Kenya reviews allowances

October 21, 2009 12:00 am

, NAIROBI, Kenya, Oct 21- Kenya’s civil servants will earn up to an extra Sh10,000 as hardship allowance beginning next year. Public Service Minister Dalmas Otieno announced on Wednesday that the government would harmonise the hardship allowances to cut across all job groups, with the only difference being the severity of hardship conditions.

He explained that those working in moderate hardship areas would earn an allowance of Sh5,000.

“Junior officers who are getting 30 percent of their pay will all move up to Sh5,000 if they are in a moderate area; or Sh10,000 if they are in an extreme hardship area irregardless of their job group,” said the Minister.

The move, he said, would see the government spend Sh500 million more in allowance payouts. The new structure that is expected to come into effect in July will see the budget for the payment of allowances increase from Sh5.2 billion to Sh5.7 billion.

Mr Otieno said: “The basis is the hardship to the officer which has nothing to do with his job group” 

Currently, some 30, 400 civil servants are being paid a hardship allowances at the rate of 30 percent of basic salary subject to a maximum of Sh1,200 per month for married officers and Sh600 per month for single officers. Other public service organisations pay between Sh600 and Sh2, 500 per month.

The teaching service pays 30 percent of the teacher’s basic salary irrespective of marital status. Some 94,000 teachers are therefore being paid hardship allowance ranging from Sh3,055 to Sh13, 497.

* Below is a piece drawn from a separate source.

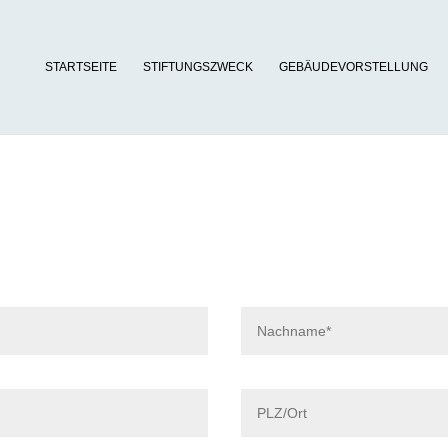
STARTSEITE
STIFTUNGSZWECK
GEBÄUDEVORSTELLUNG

The Public Service Minister said the management of hardship areas and payment of allowance has become a major source of discontentment, due to the differences in total salary package.

“Due to the disparities, public servants earning higher allowances view the allowance as a salary supplement and partial compensation for deployment in the hardship areas”.

He said this has contributed to resistance to positing to these areas with consequent negative impact on service delivery and staff retention. The adjustment is bound to draw protests especially for the Kenya National Teachers Union (KNUT), which has been opposed to the move.

But Mr Otieno said the matter is being addressed through negotiations between the KNUT and the Education Ministry.

“Compensation for teachers requires a negotiated process. I am a party to those negotiations.” Meanwhile, the government has revised the list of hardship areas to 87 division replacing 25 divisions which will be the degazzetted. Flood prone Budalangi is among the areas classified as a hardship area.

Among the criteria used for the re-examination of hardship areas include the availability and accessibility of food, potable water and high poverty index. Harsh climatic conditions, insecurity and high possibility of security threat were the other factors that were taken into account.